## Your assignment
Reproduce each line below precisely. Drop the pictures.

Stored data entries

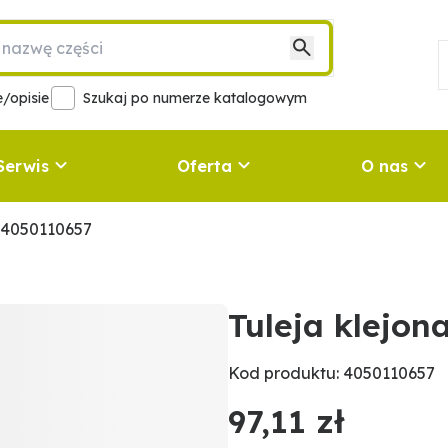
/opisie
Szukaj po numerze katalogowym
Serwis
Oferta
O nas
 4050110657
Tuleja klejo
Kod produktu: 4050110657
97,11 zł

## Answer for the task
/opisie
Szukaj po numerze katalogowym
Serwis
Oferta
O nas
 4050110657
Tuleja klejo
Kod produktu: 4050110657
97,11 zł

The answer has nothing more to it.